== Segment start ==

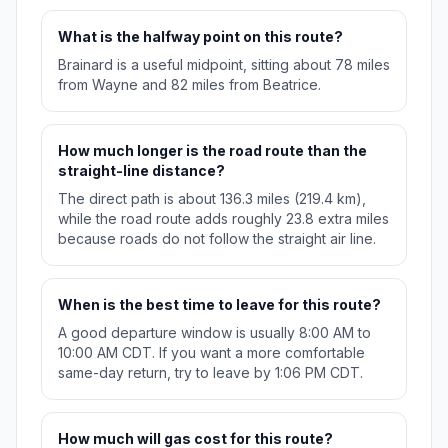
What is the halfway point on this route?
Brainard is a useful midpoint, sitting about 78 miles
from Wayne and 82 miles from Beatrice.
How much longer is the road route than the
straight-line distance?
The direct path is about 136.3 miles (219.4 km),
while the road route adds roughly 23.8 extra miles
because roads do not follow the straight air line.
When is the best time to leave for this route?
A good departure window is usually 8:00 AM to
10:00 AM CDT. If you want a more comfortable
same-day return, try to leave by 1:06 PM CDT.
How much will gas cost for this route?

== Segment end ==

■ About this task ■
None of the lines before the one containing "A good departure window is usually 8:00 AM to" belong in the answer; reproduce that line and all later lines of the records exactly.

■ Task result ■
A good departure window is usually 8:00 AM to
10:00 AM CDT. If you want a more comfortable
same-day return, try to leave by 1:06 PM CDT.
How much will gas cost for this route?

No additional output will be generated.